Let’s go through the step-by-step process.
Four steps involved in integrating Tableau and Python
1. Check the prerequisites
a. Python IDE to be installed in your system – preferably the Anaconda Navigator
b. Tableau Desktop to be installed on the machine.
2. Download TabPy Server – an API allowing the execution of Python codes from a Tableau workbook. Now, install TabPy by:
a. Opening an Anaconda command prompt (Advised to use the “Run as Administrator” option)
b. Running conda install -c anaconda TabPy-server command in the command prompt
c. Inputting ‘Y’ once the download is completed and you get the Yes/No prompt to proceed
d. Once completed, change the root directory to the path where the server is installed by running the below command in Anaconda prompt
Cd C:\Users\*your username*\Anaconda3\pkgs\tabpy-server-0.2-py37_1\Lib\site-packages\tabpy_server
3. Start the server using the startup.bat command. After running the startup command, the server will be started, and the port number will be visible on the screen. Now, the server is ready to connect with Tableau. The rest of the operations would have to be carried out inside the tableau desktop.

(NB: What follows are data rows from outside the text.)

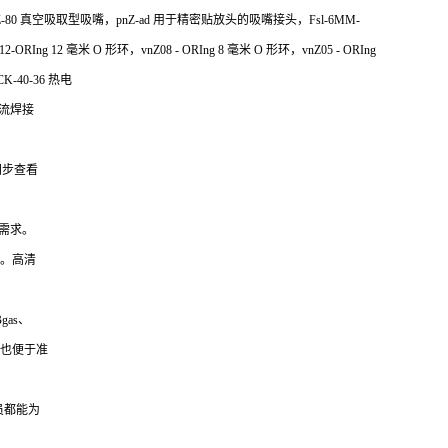
，pnZ-80 真空吸取型吸嘴，pnZ-ad 用于精密贴放头的吸嘴接头，Fsl-6MM-
RIng 12 毫米 O 形环，vnZ08 - ORIng 8 毫米 O 形环，vnZ05 - ORIng
-40-36 热电
流焊接
同步查看
需求。
果。高清
gas、
，也便于准
员都能为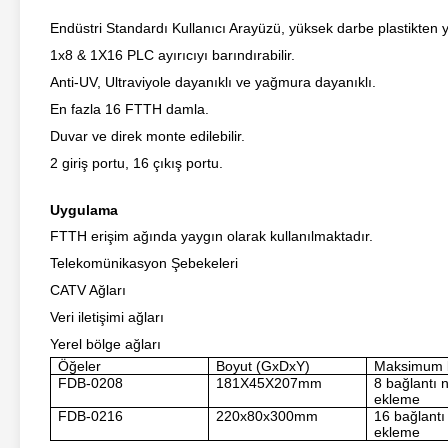
Endüstri Standardı Kullanıcı Arayüzü, yüksek darbe plastikten y
1x8 & 1X16 PLC ayırıcıyı barındırabilir.
Anti-UV, Ultraviyole dayanıklı ve yağmura dayanıklı.
En fazla 16 FTTH damla.
Duvar ve direk monte edilebilir.
2 giriş portu, 16 çıkış portu.
Uygulama
FTTH erişim ağında yaygın olarak kullanılmaktadır.
Telekomünikasyon Şebekeleri
CATV Ağları
Veri iletişimi ağları
Yerel bölge ağları
Öğeler
Boyut (GxDxY)
Maksimum 
FDB-0208
181X45X207mm
8 bağlantı 
ekleme
FDB-0216
220x80x300mm
16 bağlantı
ekleme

4. Open the Tableau Desktop and follow the below steps:
a. Go to the Help menu
b. Choose settings and performance
c. Choose Manage Analytics Extension Connection
d. Select TabPy from the list
e. Give the localhost and port number shown in the command prompt (Usually 9004) and test the connection
f. Once the connection is successful, click on the OK button to approve the external connection.
Now, let us also see how you can integrate Tableau and R.
How to integrate Tableau and R
Like Python, you can also integrate R – a widely-used Open-Source programming language – with Tableau. Equipped with many packages, libraries, and modules, R is predominantly used for statistical analysis, similar to Python.
You can use the ‘RServe’ package to establish the connectivity before using the resources in R by using a calculated field to call the R engine. The values will be passed from Tableau as an array to R, which uses this for the calculations and analysis. Once the calculations are made, R will return the results to Tableau – enabling you to visualize for better insights.
Steps to establish the connectivity and do the analysis
1. Download and install R in your system.
2. Install the RServe package by running the below command:
install.packages(“Rserve”)
You may be prompted to select a CRAN mirror, as R advises selecting the mirror closest to your location to minimize the load.
3. Run the package in R post-installation – like below:
RServe::Rserve()
4. As the above step should start the server, you can go to Tableau and connect with R.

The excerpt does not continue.